August 6th, 2008
The Navy bean is a white bean that is also sometimes known as the great northern bean – whatever the name you may see on the package at the store it is the small white bean one. Your going to need a bag of those, I think they are about a pound in weight (the bag, not the bean). You will also need some ham hock – make sure its smoked as it adds some great flavor, couple large carrots, a large yellow onion (not the sweet kind), 4 cloves of garlic, about 6 inches of a celery stalk, salt and pepper.
OK, empty the beans into a large pot half full of water. Soak the beans for about 6-8 hours – this accomplishes a couple of important things. First it helps reconstitute the bean and second it goes a long way towards making sure you don’t kill your pets and house plants with a powerful and continuous release of poisonous gas after your soup consumption. Drain the beans into a strainer.
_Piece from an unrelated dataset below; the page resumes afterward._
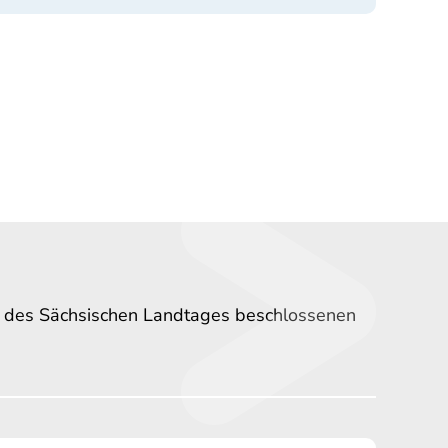
n des Sächsischen Landtages beschlossenen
Wash out the large pot, we are going to use it again – less dishes for the wife to wash, BROWNIE POINT! Fill the pot to about just over half full and add the reconstituted beans and ham hock – I suggest about a pound and a half minimum, I like a lot of ham (your call) – then add a couple of pinches of salt – if your salt is in a shaker, shake enough salt until just before you think your brain is going to cry, “that’s too much!” Now bring the stuff to boil, then reduce it to a simmer with the cover on and let it cook for about an hour or so.
Now don’t just go sit down and watch TV for the hour, you still have some work to do. Chop up the carrots, onion and celery – place all of it in a bowl and let it sit. When your hour is up you now want to chop up (mince) the garlic cloves, make sure you take the skin off first, then in a small frying pan on medium heat “toast” the garlic.
Now that your hour is up, add the cut up vegetables and toasted garlic to your bean brew. Stir it up with a little bit of pepper to taste, keep in mind your kids might not like pepper as much as you do, then let it cook another 40-50 minutes (your carrots should be tender).
The ham should be “falling off the bone” tender at this point, if not help it along a little and cut it up into smaller pieces. I suggest you serve the soup with a good hard crust bread.
The flavors are amazing in this soup and believe it of not it is even better the second day!